# What to do
Because the entries hold pictures, reproduce only their words, exactly as written.

Record extracts START

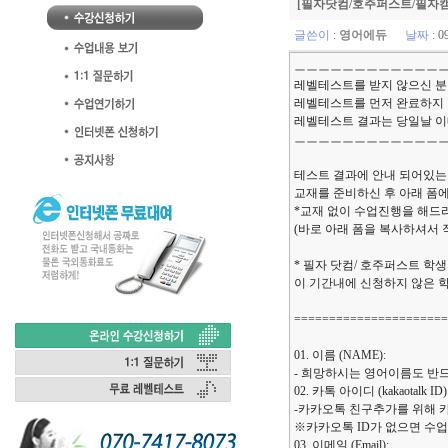
[필자닷컴/호주퍼스트/필자캠
글쓴이
:
영어에듀
날짜
: 0
ㅡㅡㅡㅡㅡㅡㅡㅡㅡㅡㅡㅡ
레벨테스트를 받지 않으신 분
레벨테스트를 먼저 완료하지 
레벨테스트 결과는 당일날 이
ㅡㅡㅡㅡㅡㅡㅡㅡㅡㅡㅡㅡ
테스트 결과에 안내 되어있는
교재를 준비하신 후 아래 폼
*교재 없이 수업진행을 해드
(바로 아래 폼을 복사하셔서 작
* 필자 닷컴/ 호주퍼스트 학생
이 기간내에 신청하지 않은 
=====================
01. 이름 (NAME):
- 희망하시는 영어이름도 반
02. 카톡 아이디 (kakaotalk ID)
-카카오톡 친구추가를 위해 
※카카오톡 ID가 없으면 수
03. 이메일 (Email):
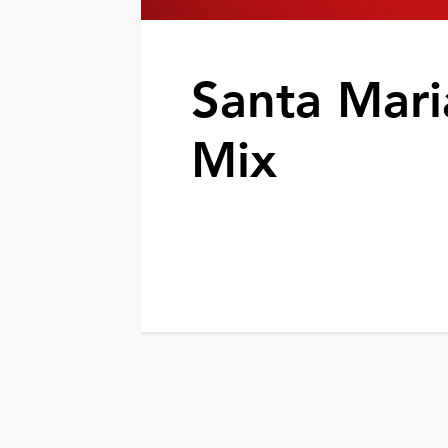
Santa Mari
Mix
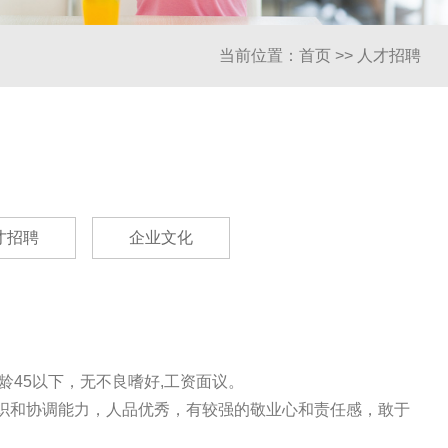
当前位置：
首页
>>
人才招聘
才招聘
企业文化
龄45以下，无不良嗜好,工资面议。
组织和协调能力，人品优秀，有较强的敬业心和责任感，敢于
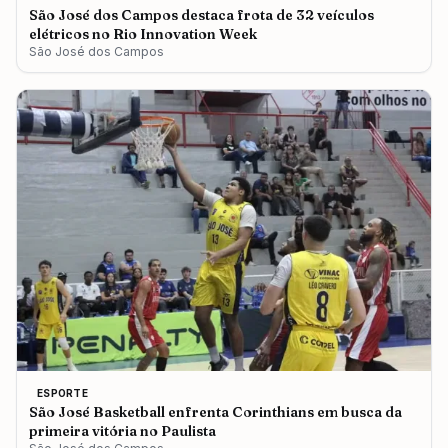
São José dos Campos destaca frota de 32 veículos
elétricos no Rio Innovation Week
São José dos Campos
ESPORTE
São José Basketball enfrenta Corinthians em busca da
primeira vitória no Paulista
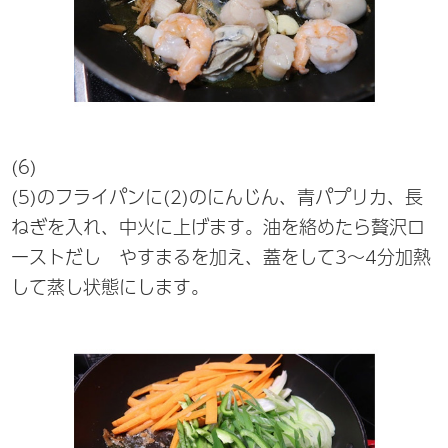
(6)
(5)のフライパンに(2)のにんじん、青パプリカ、長
ねぎを入れ、中火に上げます。油を絡めたら贅沢ロ
ーストだし やすまるを加え、蓋をして3～4分加熱
して蒸し状態にします。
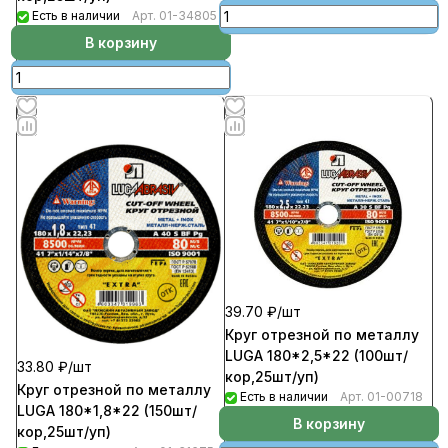
Есть в наличии
Арт.
01-34805
В корзину
39.70 ₽/
шт
Круг отрезной по металлу
LUGA 180*2,5*22 (100шт/
33.80 ₽/
шт
кор,25шт/уп)
Круг отрезной по металлу
Есть в наличии
Арт.
01-00718
LUGA 180*1,8*22 (150шт/
В корзину
кор,25шт/уп)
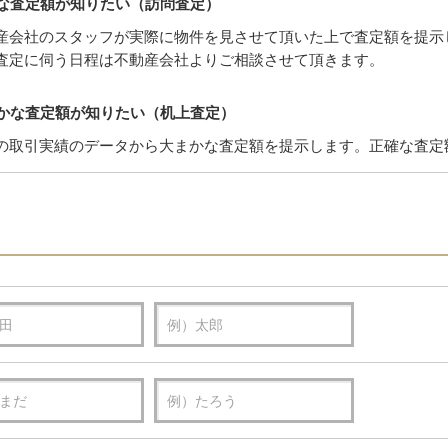
な査定額が知りたい（訪問査定）
産会社のスタッフが実際に物件を見させて頂いた上で査定額を提示
査定に伺う日程は不動産会社よりご相談させて頂きます。
かな査定額が知りたい（机上査定）
の取引実績のデータから大まかな査定額を提示します。正確な査定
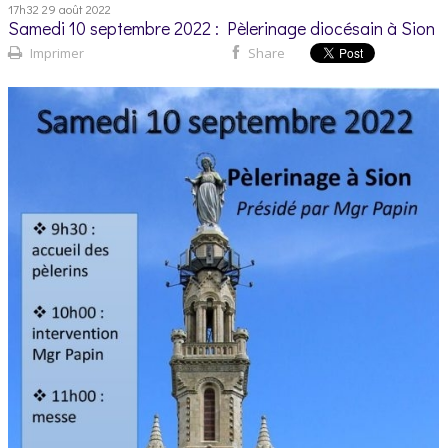
17h32
29
août 2022
Samedi 10 septembre 2022 : Pèlerinage diocésain à Sion
Imprimer
Share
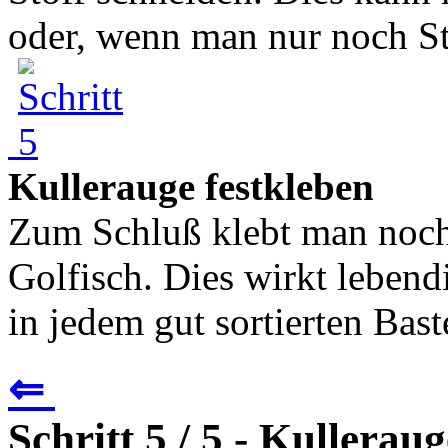
oder, wenn man nur noch Sto
Kullerauge festkleben
Zum Schluß klebt man noch 
Golfisch. Dies wirkt lebend
in jedem gut sortierten Baste
⇐
Schritt 5 / 5 - Kullerau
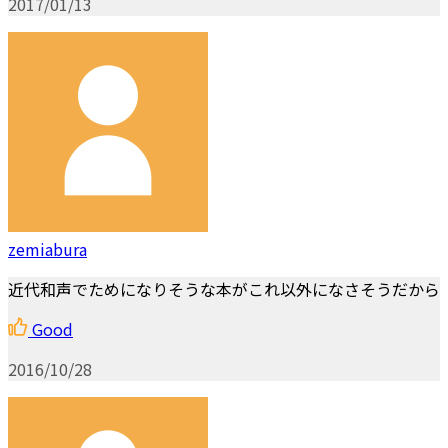
2017/01/13
zemiabura
近代和声でためになりそうな本がこれ以外になさそうだから
Good
2016/10/28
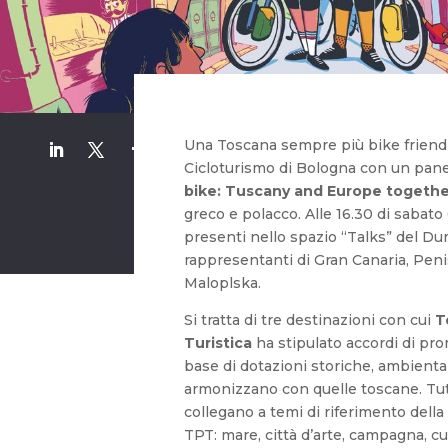
Una Toscana sempre più bike friendly
Cicloturismo di Bologna con un panel
bike: Tuscany and Europe togeth
greco e polacco. Alle 16.30 di sabato 
presenti nello spazio “Talks” del D
rappresentanti di Gran Canaria, Peni
Maloplska.
Si tratta di tre destinazioni con cui
T
Turistica
ha stipulato accordi di pr
base di dotazioni storiche, ambientali
armonizzano con quelle toscane. Tut
collegano a temi di riferimento della
TPT: mare, città d’arte, campagna, cul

Record extracts END

# Your solution
[필자닷컴/호주퍼스트/필자캠
글쓴이
:
영어에듀
날짜
: 0
ㅡㅡㅡㅡㅡㅡㅡㅡㅡㅡㅡㅡ
레벨테스트를 받지 않으신 분
레벨테스트를 먼저 완료하지 
레벨테스트 결과는 당일날 이
ㅡㅡㅡㅡㅡㅡㅡㅡㅡㅡㅡㅡ
테스트 결과에 안내 되어있는
교재를 준비하신 후 아래 폼
*교재 없이 수업진행을 해드
(바로 아래 폼을 복사하셔서 작
* 필자 닷컴/ 호주퍼스트 학생
이 기간내에 신청하지 않은 
=====================
01. 이름 (NAME):
- 희망하시는 영어이름도 반
02. 카톡 아이디 (kakaotalk ID)
-카카오톡 친구추가를 위해 
※카카오톡 ID가 없으면 수
03. 이메일 (Email):
Santa Mari
Mix
当前位置：
首页
>>
人才招聘
才招聘
企业文化
龄45以下，无不良嗜好,工资面议。
组织和协调能力，人品优秀，有较强的敬业心和责任感，敢于
São José dos Campos destaca frota de 32 veículos
elétricos no Rio Innovation Week
São José dos Campos
ESPORTE
São José Basketball enfrenta Corinthians em busca da
primeira vitória no Paulista
(6)
(5)のフライパンに(2)のにんじん、青パプリカ、長
ねぎを入れ、中火に上げます。油を絡めたら贅沢ロ
ーストだし やすまるを加え、蓋をして3～4分加熱
して蒸し状態にします。
Есть в наличии
Арт.
01-34805
В корзину
39.70 ₽/
шт
Круг отрезной по металлу
LUGA 180*2,5*22 (100шт/
33.80 ₽/
шт
кор,25шт/уп)
Круг отрезной по металлу
Есть в наличии
Арт.
01-00718
LUGA 180*1,8*22 (150шт/
В корзину
кор,25шт/уп)
な査定額が知りたい（訪問査定）
産会社のスタッフが実際に物件を見させて頂いた上で査定額を提示
査定に伺う日程は不動産会社よりご相談させて頂きます。
かな査定額が知りたい（机上査定）
の取引実績のデータから大まかな査定額を提示します。正確な査定
17h32
29
août 2022
Samedi 10 septembre 2022 : Pèlerinage diocésain à Sion
Imprimer
Share
oder, wenn man nur noch Sto
Kullerauge festkleben
Zum Schluß klebt man noch 
Golfisch. Dies wirkt lebend
in jedem gut sortierten Baste
⇐
Schritt 5 / 5 - Kullerau
2017/01/13
zemiabura
近代和声でためになりそうな本がこれ以外になさそうだから
Good
2016/10/28
Una Toscana sempre più bike friendly
Cicloturismo di Bologna con un panel
bike: Tuscany and Europe togeth
greco e polacco. Alle 16.30 di sabato 
presenti nello spazio “Talks” del D
rappresentanti di Gran Canaria, Peni
Maloplska.
Si tratta di tre destinazioni con cui
T
Turistica
ha stipulato accordi di pr
base di dotazioni storiche, ambientali
armonizzano con quelle toscane. Tut
collegano a temi di riferimento della
TPT: mare, città d’arte, campagna, cul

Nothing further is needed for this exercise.